> [EXERCISE] Where the data below begins, start duplicating lines exactly, and finish with the line containing "Por otra parte, la empresa acaba de adquirir"; add nothing else. Leave the pictures out.

Dataset items:
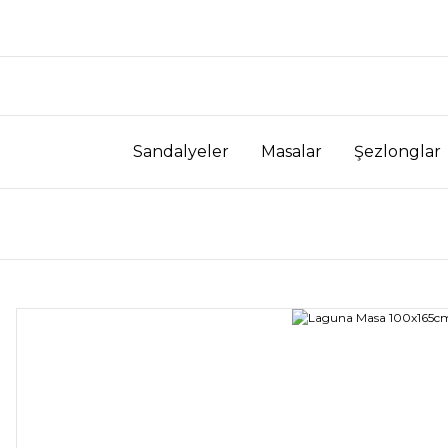
Sandalyeler
Masalar
Şezlonglar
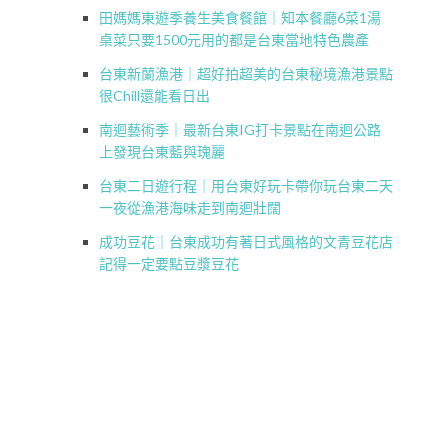
田媽媽東遊季養生美食餐館｜知本餐廳6菜1湯
桌菜只要1500元用的都是台東當地特色農產
台東新蘭漁港｜超好拍超美的台東秘境漁港景點
很Chill還能看日出
南迴藝術季｜最新台東IG打卡景點在南迴公路
上發現台東藍與瑰麗
台東二日遊行程｜用台東好玩卡帶你玩台東二天
一夜從漁港海味走到南迴壯闊
成功豆花｜台東成功有著日式風格的文青豆花店
記得一定要點豆漿豆花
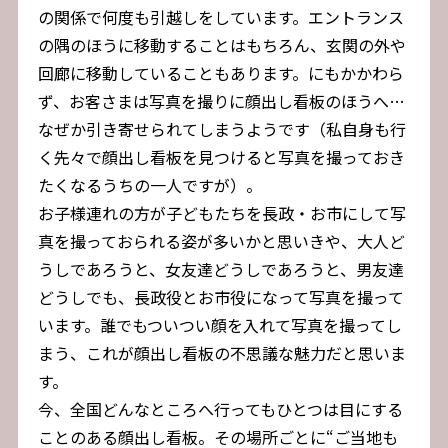
の関係で何度も引越しをしています。エントランス
の隅のほうに移動することはもちろん、玄関の外や
回廊に移動していることもあります。にもかかわら
ず、お客さまは写真を撮りに顔出し看板のほうへ…
なぜか引き寄せられてしまうようです（私自身も行
く先々で顔出し看板を見つけると写真を撮っておき
たくなるうちの一人ですが）。
お子様連れの方が子どもたちを長政・お市にして写
真を撮っておられる姿が多いかと思いきや、大人ど
うしであろうと、女友達どうしであろうと、男友達
どうしでも、長政役とお市役になって写真を撮って
います。誰でもついつい顔を入れて写真を撮ってし
まう、これが顔出し看板の不思議な魅力だと思いま
す。
今、全国どんなところへ行ってもひとつは目にする
ことのある顔出し看板。その場所ごとに“ご当地も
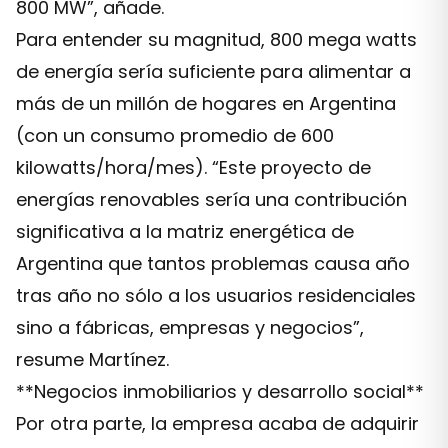
800 MW”, añade.
Para entender su magnitud, 800 mega watts
de energía sería suficiente para alimentar a
más de un millón de hogares en Argentina
(con un consumo promedio de 600
kilowatts/hora/mes). “Este proyecto de
energías renovables sería una contribución
significativa a la matriz energética de
Argentina que tantos problemas causa año
tras año no sólo a los usuarios residenciales
sino a fábricas, empresas y negocios”,
resume Martínez.
**Negocios inmobiliarios y desarrollo social**
Por otra parte, la empresa acaba de adquirir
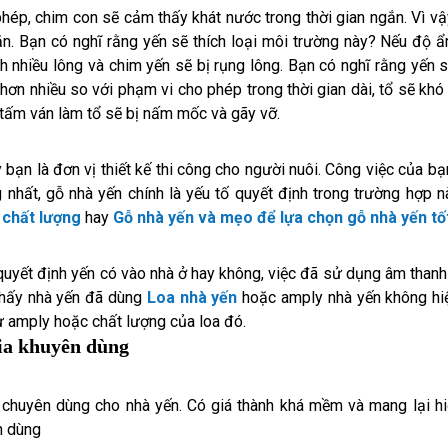
ép, chim con sẽ cảm thấy khát nước trong thời gian ngắn. Vì vậ
ăn. Bạn có nghĩ rằng yến sẽ thích loại môi trường này? Nếu độ 
h nhiều lông và chim yến sẽ bị rụng lông. Bạn có nghĩ rằng yến s
hơn nhiều so với phạm vi cho phép trong thời gian dài, tổ sẽ khó
 tấm ván làm tổ sẽ bị nấm mốc và gãy vỡ.
bạn là đơn vị thiết kế thi công cho người nuôi. Công việc của bạ
 nhất, gỗ nhà yến chính là yếu tố quyết định trong trường hợp n
 chất lượng
hay
Gỗ nhà yến và mẹo để lựa chọn gỗ nhà yến tố
quyết định yến có vào nhà ở hay không, việc đã sử dụng âm than
thấy nhà yến đã dùng
L
oa nhà yến
hoặc amply nhà yến không hi
ừ amply hoặc chất lượng của loa đó.
gia khuyên dùng
chuyên dùng cho nhà yến. Có giá thành khá mềm và mang lại h
n dùng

> [ANSWER SPACE]
Sandalyeler
Masalar
Şezlonglar
田媽媽東遊季養生美食餐館｜知本餐廳6菜1湯
桌菜只要1500元用的都是台東當地特色農產
台東新蘭漁港｜超好拍超美的台東秘境漁港景點
很Chill還能看日出
南迴藝術季｜最新台東IG打卡景點在南迴公路
上發現台東藍與瑰麗
台東二日遊行程｜用台東好玩卡帶你玩台東二天
一夜從漁港海味走到南迴壯闊
成功豆花｜台東成功有著日式風格的文青豆花店
記得一定要點豆漿豆花
の関係で何度も引越しをしています。エントランス
の隅のほうに移動することはもちろん、玄関の外や
回廊に移動していることもあります。にもかかわら
ず、お客さまは写真を撮りに顔出し看板のほうへ…
なぜか引き寄せられてしまうようです（私自身も行
く先々で顔出し看板を見つけると写真を撮っておき
たくなるうちの一人ですが）。
お子様連れの方が子どもたちを長政・お市にして写
真を撮っておられる姿が多いかと思いきや、大人ど
うしであろうと、女友達どうしであろうと、男友達
どうしでも、長政役とお市役になって写真を撮って
います。誰でもついつい顔を入れて写真を撮ってし
まう、これが顔出し看板の不思議な魅力だと思いま
す。
今、全国どんなところへ行ってもひとつは目にする
ことのある顔出し看板。その場所ごとに“ご当地も
800 MW”, añade.
Para entender su magnitud, 800 mega watts
de energía sería suficiente para alimentar a
más de un millón de hogares en Argentina
(con un consumo promedio de 600
kilowatts/hora/mes). “Este proyecto de
energías renovables sería una contribución
significativa a la matriz energética de
Argentina que tantos problemas causa año
tras año no sólo a los usuarios residenciales
sino a fábricas, empresas y negocios”,
resume Martínez.
**Negocios inmobiliarios y desarrollo social**
Por otra parte, la empresa acaba de adquirir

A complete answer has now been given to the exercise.